The listing below must be repeated word for word, without its pictures.

*** Exercise input Section Begins ***

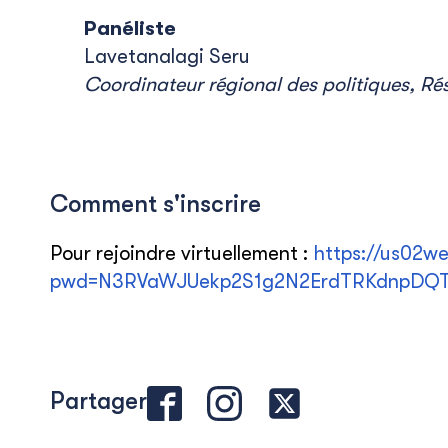
Panéliste
Lavetanalagi Seru
Coordinateur régional des politiques, R
Comment s'inscrire
Pour rejoindre virtuellement :
https://us02w
pwd=N3RVaWJUekp2S1g2N2ErdTRKdnpDQ
Partager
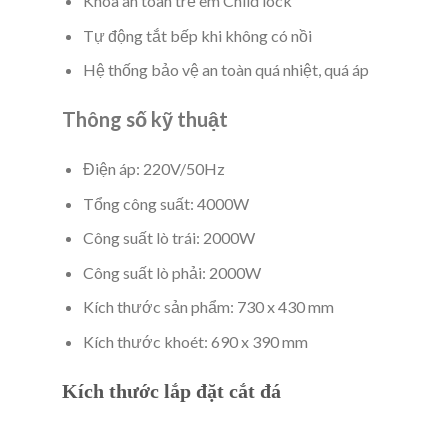
Khóa an toàn trẻ em Child lock
Tự động tắt bếp khi không có nồi
Hệ thống bảo vệ an toàn quá nhiệt, quá áp
Thông số kỹ thuật
Điện áp: 220V/50Hz
Tổng công suất: 4000W
Công suất lò trái: 2000W
Công suất lò phải: 2000W
Kích thước sản phẩm: 730 x 430 mm
Kích thước khoét: 690 x 390 mm
Kích thước lắp đặt cắt đá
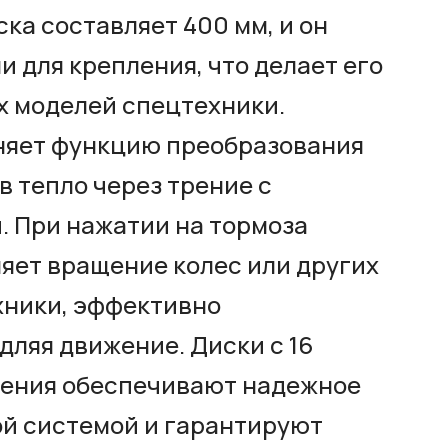
ка составляет 400 мм, и он
и для крепления, что делает его
х моделей спецтехники.
няет функцию преобразования
в тепло через трение с
. При нажатии на тормоза
яет вращение колес или других
хники, эффективно
дляя движение. Диски с 16
ления обеспечивают надежное
ой системой и гарантируют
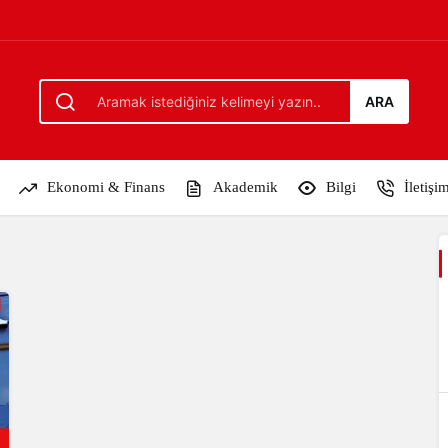
ARA
Ekonomi & Finans
Akademik
Bilgi
İletişi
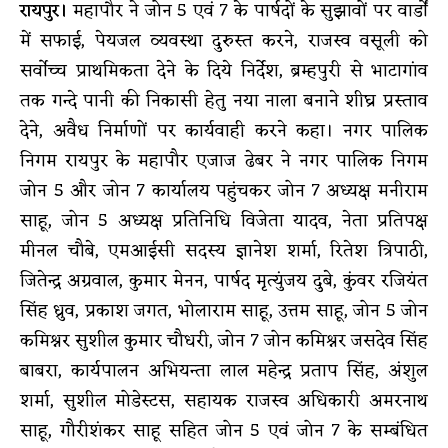
रायपुर।
महापौर ने जोन 5 एवं 7 के पार्षदों के सुझावों पर वार्डों
में सफाई, पेयजल व्यवस्था दुरुस्त करने, राजस्व वसूली को
सर्वोच्च प्राथमिकता देने के दिये निर्देश, ब्रम्हपुरी से भाटागांव
तक गन्दे पानी की निकासी हेतु नया नाला बनाने शीघ्र प्रस्ताव
देने, अवैध निर्माणों पर कार्यवाही करने कहा। नगर पालिक
निगम रायपुर के महापौर एजाज ढेबर ने नगर पालिक निगम
जोन 5 और जोन 7 कार्यालय पहुंचकर जोन 7 अध्यक्ष मनीराम
साहू, जोन 5 अध्यक्ष प्रतिनिधि विजेता यादव, नेता प्रतिपक्ष
मीनल चौबे, एमआईसी सदस्य ज्ञानेश शर्मा, रितेश त्रिपाठी,
जितेन्द्र अग्रवाल, कुमार मेनन, पार्षद मृत्युंजय दुबे, कुंवर रजियंत
सिंह ध्रुव, प्रकाश जगत, भोलाराम साहू, उत्तम साहू, जोन 5 जोन
कमिश्नर सुशील कुमार चौधरी, जोन 7 जोन कमिश्नर जसदेव सिंह
बाबरा, कार्यपालन अभियन्ता लाल महेन्द्र प्रताप सिंह, अंशुल
शर्मा, सुशील मोडेस्टस, सहायक राजस्व अधिकारी अमरनाथ
साहू, गौरीशंकर साहू सहित जोन 5 एवं जोन 7 के सम्बंधित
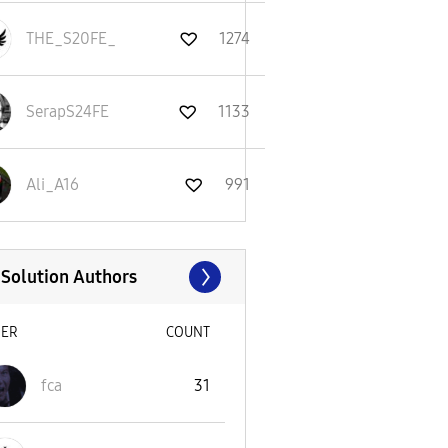
THE_S20FE_
1274
SerapS24FE
1133
Ali_A16
991
 Solution Authors
SER
COUNT
fca
31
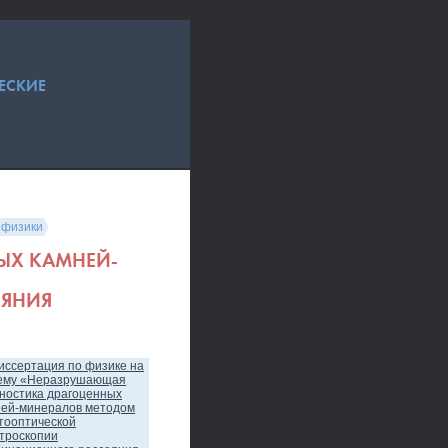
ЕСКИЕ
 физики
ЫХ КАМНЕЙ-
ЕЯНИЯ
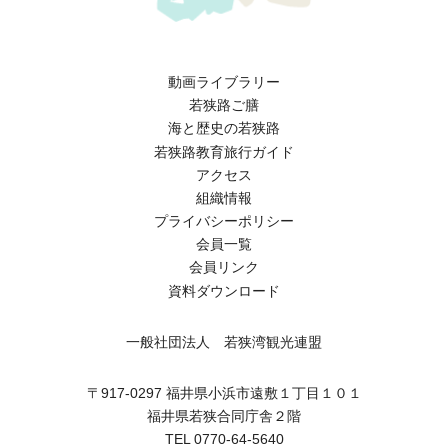
動画ライブラリー
若狭路ご膳
海と歴史の若狭路
若狭路教育旅行ガイド
アクセス
組織情報
プライバシーポリシー
会員一覧
会員リンク
資料ダウンロード
一般社団法人 若狭湾観光連盟
〒917-0297 福井県小浜市遠敷１丁目１０１
福井県若狭合同庁舎２階
TEL 0770-64-5640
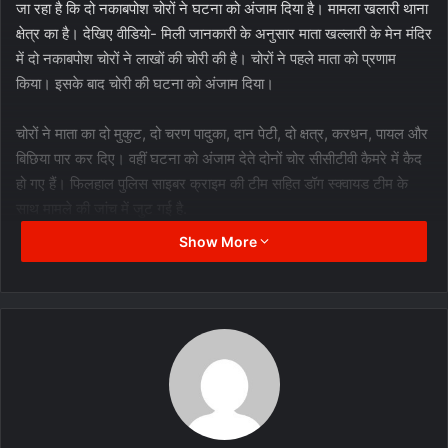
जा रहा है कि दो नकाबपोश चोरों ने घटना को अंजाम दिया है। मामला खलारी थाना
क्षेत्र का है। देखिए वीडियो- मिली जानकारी के अनुसार माता खल्लारी के मेन मंदिर
में दो नकाबपोश चोरों ने लाखों की चोरी की है। चोरों ने पहले माता को प्रणाम
किया। इसके बाद चोरी की घटना को अंजाम दिया।
चोरों ने माता का दो मुकुट, दो चरण पादुका, दान पेटी, दो क्षत्र, करधन, पायल और
बिछिया पार कर दिए। वहीं घटना को अंजाम देते दोनों चोर सीसीटीवी कैमरे में कैद
हो गए हैं। फिलहाल पुलिस साइबर क्राइम की टीम सहित डॉग स्क्वायड टीम के
साथ मामले की जांच में जुट गई है.
Show More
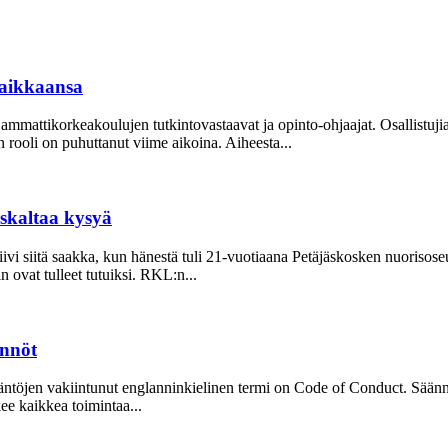
aikkaansa
mattikorkeakoulujen tutkintovastaavat ja opinto-ohjaajat. Osallistuj
oli on puhuttanut viime ­aikoina. ­Aiheesta...
uskaltaa kysyä
ivi siitä saakka, kun hänestä tuli 21-vuo­tiaana Petäjäskosken nuoriso­s
ovat tulleet tutuiksi. RKL:n...
ännöt
Sääntöjen vakiintunut englanninkielinen termi on Code of Conduct. Säänn
kee kaikkea toimintaa...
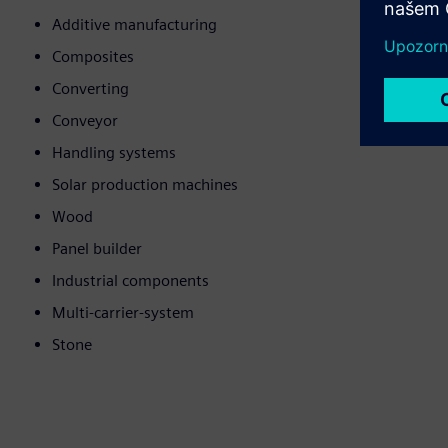
Additive manufacturing
Composites
Converting
Conveyor
Handling systems
Solar production machines
Wood
Panel builder
Industrial components
Multi-carrier-system
Stone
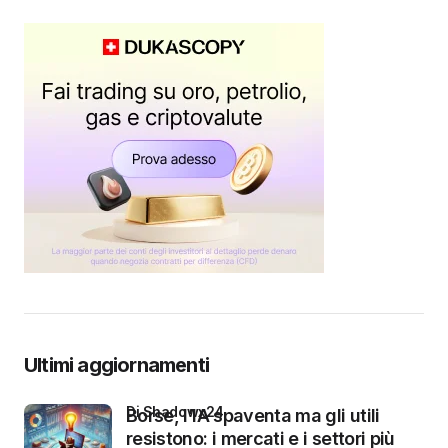
Ultimi aggiornamenti
di Shadowx24
Borse, l’IA spaventa ma gli utili
resistono: i mercati e i settori più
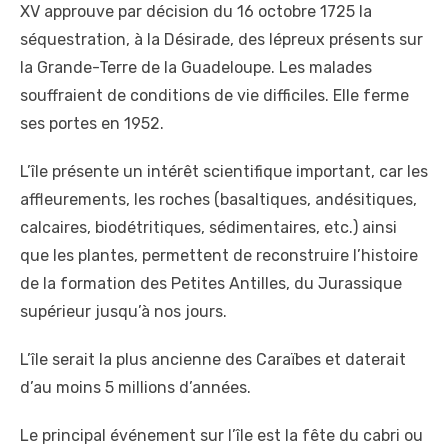
XV approuve par décision du 16 octobre 1725 la
séquestration, à la Désirade, des lépreux présents sur
la Grande-Terre de la Guadeloupe. Les malades
souffraient de conditions de vie difficiles. Elle ferme
ses portes en 1952.
L’île présente un intérêt scientifique important, car les
affleurements, les roches (basaltiques, andésitiques,
calcaires, biodétritiques, sédimentaires, etc.) ainsi
que les plantes, permettent de reconstruire l’histoire
de la formation des Petites Antilles, du Jurassique
supérieur jusqu’à nos jours.
L’île serait la plus ancienne des Caraïbes et daterait
d’au moins 5 millions d’années.
Le principal événement sur l’île est la fête du cabri ou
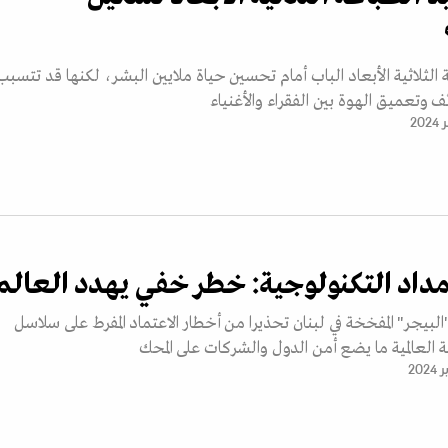
 الثلاثية الأبعاد الباب أمام تحسين حياة ملايين البشر، لكنها قد تتسبب
ف وتعميق الهوة بين الفقراء والأغنياء
داد التكنولوجية: خطر خفي يهدد العالم
البيجر" المفخخة في لبنان تحذيرا من أخطار الاعتماد المفرط على سلاسل
ة العالمية ما يضع أمن الدول والشركات على المحك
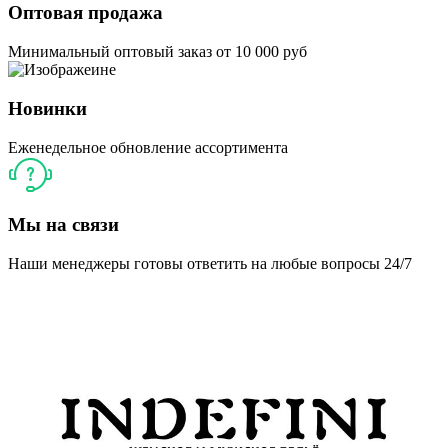
Оптовая продажа
Минимальный оптовый заказ от 10 000 руб
Новинки
Еженедельное обновление ассортимента
Мы на связи
Наши менеджеры готовы ответить на любые вопросы 24/7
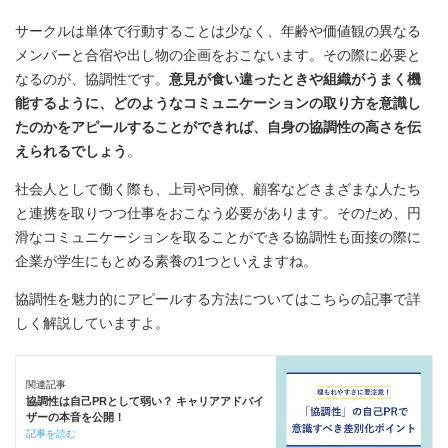
サークルは単体で行動することは少なく、年齢や価値観の異なる
メンバーと合宿や出し物の企画をおこないます。その際に必要と
なるのが、協調性です。
意見が食い違ったときや組織がうまく機
能するように、どのようなコミュニケーションの取り方を意識し
たのかをアピールすることができれば、自身の協調性の高さを伝
えられるでしょう
。
社会人として働く際も、上司や同僚、顧客などさまざまな人たち
と連携を取りつつ仕事をおこなう必要があります。そのため、円
滑なコミュニケーションを取ることができる協調性も面接の際に
企業が学生にもとめる素養の1つといえますね。
協調性を魅力的にアピールする方法についてはこちらの記事で詳
しく解説していますよ。
関連記事
協調性は自己PRとして弱い？ キャリアアドバイ
ザーの本音を公開！
記事を読む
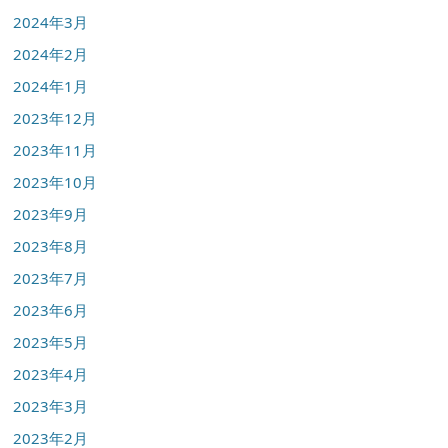
2024年3月
2024年2月
2024年1月
2023年12月
2023年11月
2023年10月
2023年9月
2023年8月
2023年7月
2023年6月
2023年5月
2023年4月
2023年3月
2023年2月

*** Exercise input Section Ends ***

**Your response:**
Panéliste
Lavetanalagi Seru
Coordinateur régional des politiques, R
Comment s'inscrire
Pour rejoindre virtuellement :
https://us02w
pwd=N3RVaWJUekp2S1g2N2ErdTRKdnpDQ
Partager
Khóa an toàn trẻ em Child lock
Tự động tắt bếp khi không có nồi
Hệ thống bảo vệ an toàn quá nhiệt, quá áp
Thông số kỹ thuật
Điện áp: 220V/50Hz
Tổng công suất: 4000W
Công suất lò trái: 2000W
Công suất lò phải: 2000W
Kích thước sản phẩm: 730 x 430 mm
Kích thước khoét: 690 x 390 mm
Kích thước lắp đặt cắt đá
ка составляет 400 мм, и он
и для крепления, что делает его
х моделей спецтехники.
няет функцию преобразования
в тепло через трение с
. При нажатии на тормоза
яет вращение колес или других
хники, эффективно
дляя движение. Диски с 16
ления обеспечивают надежное
ой системой и гарантируют
ARA
Ekonomi & Finans
Akademik
Bilgi
İletişi
रायपुर।
महापौर ने जोन 5 एवं 7 के पार्षदों के सुझावों पर वार्डों
में सफाई, पेयजल व्यवस्था दुरुस्त करने, राजस्व वसूली को
सर्वोच्च प्राथमिकता देने के दिये निर्देश, ब्रम्हपुरी से भाटागांव
तक गन्दे पानी की निकासी हेतु नया नाला बनाने शीघ्र प्रस्ताव
देने, अवैध निर्माणों पर कार्यवाही करने कहा। नगर पालिक
निगम रायपुर के महापौर एजाज ढेबर ने नगर पालिक निगम
जोन 5 और जोन 7 कार्यालय पहुंचकर जोन 7 अध्यक्ष मनीराम
साहू, जोन 5 अध्यक्ष प्रतिनिधि विजेता यादव, नेता प्रतिपक्ष
मीनल चौबे, एमआईसी सदस्य ज्ञानेश शर्मा, रितेश त्रिपाठी,
जितेन्द्र अग्रवाल, कुमार मेनन, पार्षद मृत्युंजय दुबे, कुंवर रजियंत
सिंह ध्रुव, प्रकाश जगत, भोलाराम साहू, उत्तम साहू, जोन 5 जोन
कमिश्नर सुशील कुमार चौधरी, जोन 7 जोन कमिश्नर जसदेव सिंह
बाबरा, कार्यपालन अभियन्ता लाल महेन्द्र प्रताप सिंह, अंशुल
शर्मा, सुशील मोडेस्टस, सहायक राजस्व अधिकारी अमरनाथ
साहू, गौरीशंकर साहू सहित जोन 5 एवं जोन 7 के सम्बंधित
THE_S20FE_
1274
SerapS24FE
1133
Ali_A16
991
 Solution Authors
SER
COUNT
fca
31
ЕСКИЕ
 физики
ЫХ КАМНЕЙ-
ЕЯНИЯ
動画ライブラリー
若狭路ご膳
海と歴史の若狭路
若狭路教育旅行ガイド
アクセス
組織情報
プライバシーポリシー
会員一覧
会員リンク
資料ダウンロード
一般社団法人 若狭湾観光連盟
〒917-0297 福井県小浜市遠敷１丁目１０１
福井県若狭合同庁舎２階
TEL 0770-64-5640
जा रहा है कि दो नकाबपोश चोरों ने घटना को अंजाम दिया है। मामला खलारी थाना
क्षेत्र का है। देखिए वीडियो- मिली जानकारी के अनुसार माता खल्लारी के मेन मंदिर
में दो नकाबपोश चोरों ने लाखों की चोरी की है। चोरों ने पहले माता को प्रणाम
किया। इसके बाद चोरी की घटना को अंजाम दिया।
चोरों ने माता का दो मुकुट, दो चरण पादुका, दान पेटी, दो क्षत्र, करधन, पायल और
बिछिया पार कर दिए। वहीं घटना को अंजाम देते दोनों चोर सीसीटीवी कैमरे में कैद
हो गए हैं। फिलहाल पुलिस साइबर क्राइम की टीम सहित डॉग स्क्वायड टीम के
साथ मामले की जांच में जुट गई है.
Show More
aikkaansa
mattikorkeakoulujen tutkintovastaavat ja opinto-ohjaajat. Osallistuj
oli on puhuttanut viime ­aikoina. ­Aiheesta...
uskaltaa kysyä
ivi siitä saakka, kun hänestä tuli 21-vuo­tiaana Petäjäskosken nuoriso­s
ovat tulleet tutuiksi. RKL:n...
ännöt
Sääntöjen vakiintunut englanninkielinen termi on Code of Conduct. Säänn
kee kaikkea toimintaa...
Additive manufacturing
Composites
Converting
Conveyor
Handling systems
Solar production machines
Wood
Panel builder
Industrial components
Multi-carrier-system
Stone
Ultimi aggiornamenti
di Shadowx24
Borse, l’IA spaventa ma gli utili
resistono: i mercati e i settori più
XV approuve par décision du 16 octobre 1725 la
séquestration, à la Désirade, des lépreux présents sur
la Grande-Terre de la Guadeloupe. Les malades
souffraient de conditions de vie difficiles. Elle ferme
ses portes en 1952.
L’île présente un intérêt scientifique important, car les
affleurements, les roches (basaltiques, andésitiques,
calcaires, biodétritiques, sédimentaires, etc.) ainsi
que les plantes, permettent de reconstruire l’histoire
de la formation des Petites Antilles, du Jurassique
supérieur jusqu’à nos jours.
L’île serait la plus ancienne des Caraïbes et daterait
d’au moins 5 millions d’années.
Le principal événement sur l’île est la fête du cabri ou
 الثلاثية الأبعاد الباب أمام تحسين حياة ملايين البشر، لكنها قد تتسبب
ف وتعميق الهوة بين الفقراء والأغنياء
داد التكنولوجية: خطر خفي يهدد العالم
البيجر" المفخخة في لبنان تحذيرا من أخطار الاعتماد المفرط على سلاسل
ة العالمية ما يضع أمن الدول والشركات على المحك
Оптовая продажа
Минимальный оптовый заказ от 10 000 руб
Новинки
Еженедельное обновление ассортимента
Мы на связи
Наши менеджеры готовы ответить на любые вопросы 24/7
サークルは単体で行動することは少なく、年齢や価値観の異なる
メンバーと合宿や出し物の企画をおこないます。その際に必要と
なるのが、協調性です。
意見が食い違ったときや組織がうまく機
能するように、どのようなコミュニケーションの取り方を意識し
たのかをアピールすることができれば、自身の協調性の高さを伝
えられるでしょう
。
社会人として働く際も、上司や同僚、顧客などさまざまな人たち
と連携を取りつつ仕事をおこなう必要があります。そのため、円
滑なコミュニケーションを取ることができる協調性も面接の際に
企業が学生にもとめる素養の1つといえますね。
協調性を魅力的にアピールする方法についてはこちらの記事で詳
しく解説していますよ。
関連記事
協調性は自己PRとして弱い？ キャリアアドバイ
ザーの本音を公開！
記事を読む
2024年3月
2024年2月
2024年1月
2023年12月
2023年11月
2023年10月
2023年9月
2023年8月
2023年7月
2023年6月
2023年5月
2023年4月
2023年3月
2023年2月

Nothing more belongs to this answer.